To prepare the antibody-coded magnetic beads, the anti-BChE antibody was first labeled with the ChromaLink™ biotin protein labeling kit, which efficiently reacted with protein amine groups through the aromatic water soluble N-hydroxy-sulfosuccinimidyl ester functional group in the reagent. The reagent also contains a UV-traceable linker that allows for simple and direct UV quantification (at 354 nm) of total incorporated biotin on the antibodies. 10 to 20 µg of anti-BChE antibodies were biotinylated through the activated succinimidyl ester in an aqueous solution at pH 7.8. After removal of non-reactive reagents through a micro-desalting spin column, absorption maxima at 354 nm were recorded for biotin and at 280 nm for the presence of antibody (Supplementary Fig.
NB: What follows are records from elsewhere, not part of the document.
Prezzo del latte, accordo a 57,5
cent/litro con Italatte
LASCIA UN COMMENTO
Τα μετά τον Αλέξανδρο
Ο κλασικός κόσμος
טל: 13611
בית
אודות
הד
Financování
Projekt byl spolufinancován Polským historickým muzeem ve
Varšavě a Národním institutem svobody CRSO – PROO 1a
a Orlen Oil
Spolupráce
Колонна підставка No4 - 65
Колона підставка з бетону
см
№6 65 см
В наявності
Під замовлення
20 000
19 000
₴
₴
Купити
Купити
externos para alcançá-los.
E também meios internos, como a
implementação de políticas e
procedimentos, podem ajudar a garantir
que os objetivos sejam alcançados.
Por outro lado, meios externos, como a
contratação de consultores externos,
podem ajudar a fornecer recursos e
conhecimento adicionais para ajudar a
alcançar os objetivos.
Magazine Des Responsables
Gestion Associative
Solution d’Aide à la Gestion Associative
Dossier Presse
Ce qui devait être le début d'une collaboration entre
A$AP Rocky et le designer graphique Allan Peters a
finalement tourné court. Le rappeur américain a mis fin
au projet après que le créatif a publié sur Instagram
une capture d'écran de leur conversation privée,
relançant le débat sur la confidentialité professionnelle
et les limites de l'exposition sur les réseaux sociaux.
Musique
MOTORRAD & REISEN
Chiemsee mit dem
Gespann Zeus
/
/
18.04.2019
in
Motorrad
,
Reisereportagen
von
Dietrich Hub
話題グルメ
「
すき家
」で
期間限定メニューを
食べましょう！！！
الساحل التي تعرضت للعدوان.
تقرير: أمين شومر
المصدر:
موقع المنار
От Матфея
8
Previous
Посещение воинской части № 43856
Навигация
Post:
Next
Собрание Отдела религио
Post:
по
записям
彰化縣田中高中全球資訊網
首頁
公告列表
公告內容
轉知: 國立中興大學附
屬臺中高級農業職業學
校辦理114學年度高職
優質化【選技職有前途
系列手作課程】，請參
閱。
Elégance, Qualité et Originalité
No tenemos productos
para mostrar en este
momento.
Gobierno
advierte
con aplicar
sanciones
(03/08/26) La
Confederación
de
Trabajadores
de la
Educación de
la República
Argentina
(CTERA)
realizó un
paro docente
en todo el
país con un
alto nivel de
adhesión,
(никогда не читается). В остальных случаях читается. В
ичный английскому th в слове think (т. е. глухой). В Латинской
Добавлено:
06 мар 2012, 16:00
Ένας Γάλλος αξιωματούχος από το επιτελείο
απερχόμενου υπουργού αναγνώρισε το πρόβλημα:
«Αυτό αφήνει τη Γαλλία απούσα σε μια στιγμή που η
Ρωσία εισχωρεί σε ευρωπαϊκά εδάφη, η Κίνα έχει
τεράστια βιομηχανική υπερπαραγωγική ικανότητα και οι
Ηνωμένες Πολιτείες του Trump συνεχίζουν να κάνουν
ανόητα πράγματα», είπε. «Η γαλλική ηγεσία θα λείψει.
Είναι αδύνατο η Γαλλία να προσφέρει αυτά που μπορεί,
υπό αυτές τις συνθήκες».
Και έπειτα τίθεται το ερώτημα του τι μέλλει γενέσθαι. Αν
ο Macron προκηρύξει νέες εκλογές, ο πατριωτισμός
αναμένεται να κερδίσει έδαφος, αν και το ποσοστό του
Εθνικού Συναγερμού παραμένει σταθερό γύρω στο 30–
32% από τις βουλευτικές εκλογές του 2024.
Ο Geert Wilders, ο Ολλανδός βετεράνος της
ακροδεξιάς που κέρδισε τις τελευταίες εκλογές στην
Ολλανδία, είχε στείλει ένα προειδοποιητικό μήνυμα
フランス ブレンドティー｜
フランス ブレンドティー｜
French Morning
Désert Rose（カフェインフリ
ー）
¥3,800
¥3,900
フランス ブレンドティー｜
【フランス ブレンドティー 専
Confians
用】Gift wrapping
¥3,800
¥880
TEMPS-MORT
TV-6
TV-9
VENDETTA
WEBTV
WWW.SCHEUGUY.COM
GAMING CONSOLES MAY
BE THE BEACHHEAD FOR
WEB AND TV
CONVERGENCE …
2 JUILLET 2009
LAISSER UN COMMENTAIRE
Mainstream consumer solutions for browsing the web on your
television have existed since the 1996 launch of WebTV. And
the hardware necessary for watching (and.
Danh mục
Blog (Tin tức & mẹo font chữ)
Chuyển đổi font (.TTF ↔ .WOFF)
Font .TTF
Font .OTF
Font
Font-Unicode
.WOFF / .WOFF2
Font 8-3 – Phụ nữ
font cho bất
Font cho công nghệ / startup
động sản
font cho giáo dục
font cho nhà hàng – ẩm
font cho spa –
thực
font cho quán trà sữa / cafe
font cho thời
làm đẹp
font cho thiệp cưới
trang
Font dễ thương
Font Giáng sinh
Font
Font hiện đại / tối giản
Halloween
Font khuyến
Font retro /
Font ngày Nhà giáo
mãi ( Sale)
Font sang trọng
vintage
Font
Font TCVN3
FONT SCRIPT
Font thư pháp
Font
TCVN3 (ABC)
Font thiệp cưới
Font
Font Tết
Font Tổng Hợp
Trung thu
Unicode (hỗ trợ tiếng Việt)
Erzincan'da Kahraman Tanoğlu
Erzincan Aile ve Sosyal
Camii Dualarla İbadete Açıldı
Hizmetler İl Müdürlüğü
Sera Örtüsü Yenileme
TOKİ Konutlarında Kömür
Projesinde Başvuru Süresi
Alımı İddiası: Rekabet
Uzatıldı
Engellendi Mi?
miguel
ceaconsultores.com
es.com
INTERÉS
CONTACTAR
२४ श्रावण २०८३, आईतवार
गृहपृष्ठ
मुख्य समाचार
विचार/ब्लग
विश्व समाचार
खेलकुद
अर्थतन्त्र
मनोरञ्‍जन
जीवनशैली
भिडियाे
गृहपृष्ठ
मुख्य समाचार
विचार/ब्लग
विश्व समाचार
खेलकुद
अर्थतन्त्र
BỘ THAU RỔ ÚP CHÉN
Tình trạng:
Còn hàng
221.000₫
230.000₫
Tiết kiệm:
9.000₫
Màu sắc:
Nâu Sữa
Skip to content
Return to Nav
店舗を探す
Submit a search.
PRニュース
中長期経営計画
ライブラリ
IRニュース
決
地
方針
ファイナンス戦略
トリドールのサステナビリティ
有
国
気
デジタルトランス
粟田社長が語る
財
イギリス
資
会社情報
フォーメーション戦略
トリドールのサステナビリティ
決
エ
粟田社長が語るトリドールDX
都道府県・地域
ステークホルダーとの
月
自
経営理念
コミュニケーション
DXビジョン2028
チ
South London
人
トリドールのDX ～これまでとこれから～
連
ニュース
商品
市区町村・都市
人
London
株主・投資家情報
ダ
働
S1A). Based on the absorption intensities and extinction coefficients, the mole ratio of biotin and BChE antibody was calculated as 6. The streptavidin magnetic beads with average size ~800 nm consist of an outer core hydrophilic polymer surface covalently cross-linked to streptavidin and encapsulate a paramagnetic core as designed by the manufacturer (SoluLink). The magnetic beads were used to immobilize biotinylated antibodies. The binding capacity of the streptavidin beads used in this study is approximately 2 nmole of the biotinylated antibodies per mg beads based on the manufacturer information. To evaluate the biotin capture efficiency of streptavidin magnetic beads, the biotinylated antibodies were incubated with calculated amounts of streptavidin magnetic beads and the complex thus formed was pulled aside the micro-tube wall with a magnetic device. Measurement of absorption in the clear supernatant showed disappearance of the absorption peaks at 280 and 354 nm (Supplementary Fig. S1B), indicating a complete complex formation with the antibodies.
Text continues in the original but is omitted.